TASK GOAL:
When you reach the line with "εταιρία μας απευθύνεται", start repeating the lines exactly and keep going to the end of the records, but drop every picture.

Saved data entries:
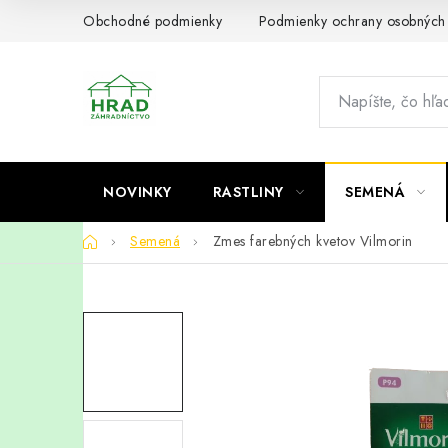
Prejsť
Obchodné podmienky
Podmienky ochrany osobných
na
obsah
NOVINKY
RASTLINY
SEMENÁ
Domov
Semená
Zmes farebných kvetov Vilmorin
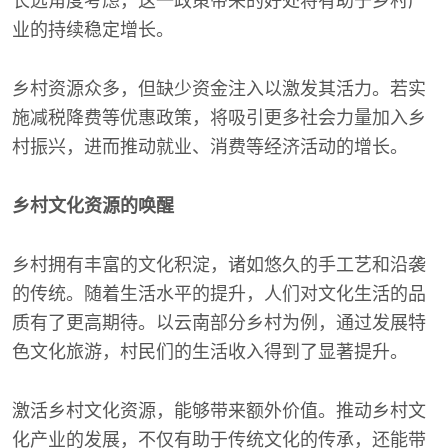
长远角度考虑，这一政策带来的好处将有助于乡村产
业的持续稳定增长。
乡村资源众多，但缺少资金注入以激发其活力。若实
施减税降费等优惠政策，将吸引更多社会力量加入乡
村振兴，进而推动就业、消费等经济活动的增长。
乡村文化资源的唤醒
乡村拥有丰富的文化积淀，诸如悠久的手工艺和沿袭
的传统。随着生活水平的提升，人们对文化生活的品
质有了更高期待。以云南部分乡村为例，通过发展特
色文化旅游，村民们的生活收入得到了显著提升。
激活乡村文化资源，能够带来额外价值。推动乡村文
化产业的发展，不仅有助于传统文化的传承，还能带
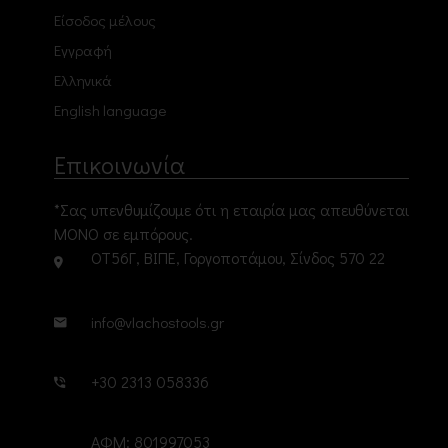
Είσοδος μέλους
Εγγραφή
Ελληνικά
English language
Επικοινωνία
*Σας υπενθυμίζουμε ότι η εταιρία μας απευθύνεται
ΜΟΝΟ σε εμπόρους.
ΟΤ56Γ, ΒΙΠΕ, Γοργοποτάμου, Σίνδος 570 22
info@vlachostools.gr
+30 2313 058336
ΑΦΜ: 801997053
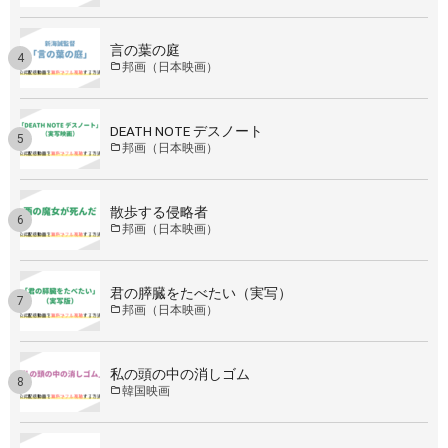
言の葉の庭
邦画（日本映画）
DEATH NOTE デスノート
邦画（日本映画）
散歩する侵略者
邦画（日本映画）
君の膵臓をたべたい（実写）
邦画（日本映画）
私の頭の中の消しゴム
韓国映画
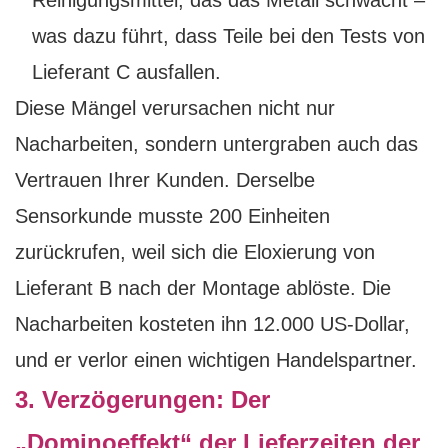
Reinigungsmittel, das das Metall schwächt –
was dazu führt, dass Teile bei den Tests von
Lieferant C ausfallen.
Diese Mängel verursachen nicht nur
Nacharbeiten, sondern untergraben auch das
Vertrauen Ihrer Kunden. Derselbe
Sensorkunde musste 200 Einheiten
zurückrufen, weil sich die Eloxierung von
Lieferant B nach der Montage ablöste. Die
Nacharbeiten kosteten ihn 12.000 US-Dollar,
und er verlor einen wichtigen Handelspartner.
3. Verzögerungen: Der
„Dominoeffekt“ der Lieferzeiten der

PROBLEM SOLUTION:
*Σας υπενθυμίζουμε ότι η εταιρία μας απευθύνεται
ΜΟΝΟ σε εμπόρους.
ΟΤ56Γ, ΒΙΠΕ, Γοργοποτάμου, Σίνδος 570 22
info@vlachostools.gr
+30 2313 058336
ΑΦΜ: 801997053
言の葉の庭
邦画（日本映画）
DEATH NOTE デスノート
邦画（日本映画）
散歩する侵略者
邦画（日本映画）
君の膵臓をたべたい（実写）
邦画（日本映画）
私の頭の中の消しゴム
韓国映画
Reinigungsmittel, das das Metall schwächt –
was dazu führt, dass Teile bei den Tests von
Lieferant C ausfallen.
Diese Mängel verursachen nicht nur
Nacharbeiten, sondern untergraben auch das
Vertrauen Ihrer Kunden. Derselbe
Sensorkunde musste 200 Einheiten
zurückrufen, weil sich die Eloxierung von
Lieferant B nach der Montage ablöste. Die
Nacharbeiten kosteten ihn 12.000 US-Dollar,
und er verlor einen wichtigen Handelspartner.
3. Verzögerungen: Der
„Dominoeffekt“ der Lieferzeiten der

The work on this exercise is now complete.